## Requirement
When you reach the line in the listing below that contains "نتائجك فورية!", begin returning lines exactly as written, and stop after the line that contains "Notre outil analyse". Return no other lines.

## Information supplied

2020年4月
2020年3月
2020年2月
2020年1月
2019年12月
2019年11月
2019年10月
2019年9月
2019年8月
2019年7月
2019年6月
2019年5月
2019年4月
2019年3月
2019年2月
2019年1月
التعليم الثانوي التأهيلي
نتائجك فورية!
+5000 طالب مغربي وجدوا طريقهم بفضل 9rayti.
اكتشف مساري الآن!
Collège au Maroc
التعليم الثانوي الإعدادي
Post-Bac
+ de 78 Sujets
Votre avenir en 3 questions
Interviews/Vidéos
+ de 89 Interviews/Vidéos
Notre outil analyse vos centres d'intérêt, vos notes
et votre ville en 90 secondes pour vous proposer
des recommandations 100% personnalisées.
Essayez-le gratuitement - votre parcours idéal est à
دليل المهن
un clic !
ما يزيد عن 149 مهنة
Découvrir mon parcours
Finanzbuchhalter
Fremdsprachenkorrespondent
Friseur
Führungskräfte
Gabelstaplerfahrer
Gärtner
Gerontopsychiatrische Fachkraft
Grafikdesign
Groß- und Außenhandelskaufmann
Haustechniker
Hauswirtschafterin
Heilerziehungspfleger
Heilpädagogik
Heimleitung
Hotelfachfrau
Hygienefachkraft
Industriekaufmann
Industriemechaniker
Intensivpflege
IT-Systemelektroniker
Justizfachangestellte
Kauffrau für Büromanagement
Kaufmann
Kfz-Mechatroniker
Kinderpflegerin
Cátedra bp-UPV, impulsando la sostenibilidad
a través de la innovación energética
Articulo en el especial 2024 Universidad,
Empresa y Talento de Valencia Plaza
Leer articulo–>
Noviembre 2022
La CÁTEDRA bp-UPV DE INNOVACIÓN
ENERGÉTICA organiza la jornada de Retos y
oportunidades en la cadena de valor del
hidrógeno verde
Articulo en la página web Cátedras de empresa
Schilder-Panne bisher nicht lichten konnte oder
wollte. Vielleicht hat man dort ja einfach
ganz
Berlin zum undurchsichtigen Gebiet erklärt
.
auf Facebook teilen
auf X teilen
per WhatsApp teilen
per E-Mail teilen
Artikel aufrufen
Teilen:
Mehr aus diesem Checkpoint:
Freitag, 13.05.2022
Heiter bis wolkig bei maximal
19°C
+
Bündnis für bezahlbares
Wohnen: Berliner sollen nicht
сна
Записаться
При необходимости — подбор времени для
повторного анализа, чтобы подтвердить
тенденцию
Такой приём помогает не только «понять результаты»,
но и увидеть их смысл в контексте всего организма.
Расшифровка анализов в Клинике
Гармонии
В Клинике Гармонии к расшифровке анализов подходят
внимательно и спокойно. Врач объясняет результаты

## Output of the exercise
نتائجك فورية!
+5000 طالب مغربي وجدوا طريقهم بفضل 9rayti.
اكتشف مساري الآن!
Collège au Maroc
التعليم الثانوي الإعدادي
Post-Bac
+ de 78 Sujets
Votre avenir en 3 questions
Interviews/Vidéos
+ de 89 Interviews/Vidéos
Notre outil analyse vos centres d'intérêt, vos notes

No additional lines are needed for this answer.